Improve team collaboration using personality tests
Personality tests. Some swear by them, convinced that they improve team performance. Others consider them a complete waste of time. So, are personality tests worthwhile? And can they really promote teamwork on your service desk? Read on to discover more.
Personality tests over the years
The first personality tests were conducted at the end of the 18th century. According to the doctrine of phrenology, personality traits could be deduced from the shape of the skull. This branch of psychology, however, was later dismissed as quackery.
During the First World War, the US Army conducted personality tests to assess soldiers’ susceptibility to shell shock: a post-traumatic stress disorder that results from combat and typically manifests in anxiety or insomnia.
In the 40s and 50s, the tests were used to scientifically determine the basic characteristics of human personality, such as extraversion and receptiveness. These days, personality tests are often used to test a candidate’s suitability for a particular position or team. Some companies even employ personality tests as their sole method of candidate preselection.
Well-known personality tests
Numerous personality tests have been developed over the years. I’ve listed some of the best-known below:
- Myers – Briggs Type Indicator (MBTI). This test examines your behaviours and matches them to 4 basic characteristics, each indicated by a letter: (I) introversion, (E) extroversion, (T) thinking, (F) feeling, (J) judgement (P) perception, (S) sensing and (N) intuition. The 4 letters that emerge from the test reveal what you prefer to focus on (outer world or inner world), how you process information, how you make decisions, and how you deal with the outside world and communicate with others. These are subsequently matched to 16 personality types.
- Minnesota Multiphasic Personality Inventory (MMPI). This test is often used in clinical and forensic investigations to diagnose mental health problems. The subject is assessed according to 10 clinical scales: hypochondria, depression, psychopathic deviation, femininity/masculinity, paranoia, psychasthenia, schizophrenia, mania, and social introversion.
- Big Five. The Big Five is one of the most popular personality tests. It analyzes 5 personality traits, the results of which provide insight into your levels of:
- Openness – you enjoy learning new things and are open to new experiences;
- Conscientiousness – you have a high degree of self-discipline and are reliable, organized, methodical and thorough;
- Extraversion – you enjoy interacting with others and are energetic, talkative and assertive;
- Agreeableness – you’re friendly, cooperative, kind and compassionate;
- And neuroticism – you experience emotional instability and negative emotions, and are moody and tense.

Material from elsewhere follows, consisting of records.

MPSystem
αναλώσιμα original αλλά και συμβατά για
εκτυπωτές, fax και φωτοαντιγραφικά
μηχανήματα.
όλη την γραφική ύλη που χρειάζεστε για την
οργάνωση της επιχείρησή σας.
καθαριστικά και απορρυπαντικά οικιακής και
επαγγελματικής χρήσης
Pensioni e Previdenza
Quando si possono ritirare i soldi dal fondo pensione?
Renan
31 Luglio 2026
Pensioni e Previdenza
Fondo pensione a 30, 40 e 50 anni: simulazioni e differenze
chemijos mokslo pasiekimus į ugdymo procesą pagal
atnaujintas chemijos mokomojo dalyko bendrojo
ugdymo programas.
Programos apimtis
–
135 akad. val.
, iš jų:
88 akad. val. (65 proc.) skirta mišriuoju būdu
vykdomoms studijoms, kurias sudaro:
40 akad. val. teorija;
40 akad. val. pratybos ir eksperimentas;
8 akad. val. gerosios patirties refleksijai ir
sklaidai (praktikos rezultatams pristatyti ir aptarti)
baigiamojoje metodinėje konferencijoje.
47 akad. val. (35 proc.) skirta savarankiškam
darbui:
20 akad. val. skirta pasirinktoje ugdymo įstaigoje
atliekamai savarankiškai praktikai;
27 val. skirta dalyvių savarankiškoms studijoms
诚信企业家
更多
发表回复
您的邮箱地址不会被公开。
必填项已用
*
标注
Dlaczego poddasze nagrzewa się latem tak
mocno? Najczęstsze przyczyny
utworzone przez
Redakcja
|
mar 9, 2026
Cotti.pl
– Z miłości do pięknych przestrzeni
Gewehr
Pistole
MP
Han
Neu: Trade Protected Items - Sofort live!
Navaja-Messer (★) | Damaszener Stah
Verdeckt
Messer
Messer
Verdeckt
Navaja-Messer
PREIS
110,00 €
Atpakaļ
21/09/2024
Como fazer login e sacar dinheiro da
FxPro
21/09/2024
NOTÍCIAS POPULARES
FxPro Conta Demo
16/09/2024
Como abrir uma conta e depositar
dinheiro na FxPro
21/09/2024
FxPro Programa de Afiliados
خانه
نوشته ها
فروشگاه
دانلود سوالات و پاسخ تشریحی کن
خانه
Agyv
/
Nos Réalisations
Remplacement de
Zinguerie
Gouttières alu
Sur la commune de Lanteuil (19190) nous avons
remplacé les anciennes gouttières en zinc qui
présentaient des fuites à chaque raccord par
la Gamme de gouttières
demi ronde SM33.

Can personality tests enhance the performance of your service desk?
Personality tests are a valuable tool for service desk managers. Why? Because each test sheds light on the various personality types of your service desk team members and the best way to engage them. Conducting personality tests enables your team to get better acquainted and understand what makes each other tick. In other words, it broadens your perspective. Perhaps one of your team members doesn’t contribute much during team discussions? This isn’t necessarily a sign of disinterest. A personality test might uncover that the person in question is afraid of conflict and responds to that fear by keeping their opinions to themselves.
You also learn to appreciate your employees for who they are. Maybe you’re frustrated with a team member’s lack of initiative? Take a closer look at that individual. There’s a good chance they excel at something else, something equally valuable, such as time management for example. Fostering teamwork in this way demonstrably improves your team’s effectiveness and produces happier service desk employees.
Personality tests shed light on the various personality types of your service desk team members and the best way to engage them.
Personality tests: useful, but not the be-all and end-all
Personality tests also have a number of drawbacks. Some use their test results as an excuse for poor work habits. ‘The test says that I’m chaotic, so there’s nothing I can do about being late for meetings.’ Another danger is that you start to label your employees. If you continuously approach a particular team member in a specific way, then that employee will begin to behave accordingly.
People also tend to view the outcome of such tests as indisputable. I do believe that personality tests add value, but you should always consider those aspects that might influence the results. Think of social factors, or the possibility that candidates choose to present themselves in a different light, because they have a certain result in mind.
So, you shouldn’t take the results at face value. In my opinion, they mustn’t become the guiding factor in how you engage with your team. Don’t think: ‘According to the test, that person is unassertive, so they’ll never give their opinion.’ Because if you gently persist in asking, they’ll eventually make their views known.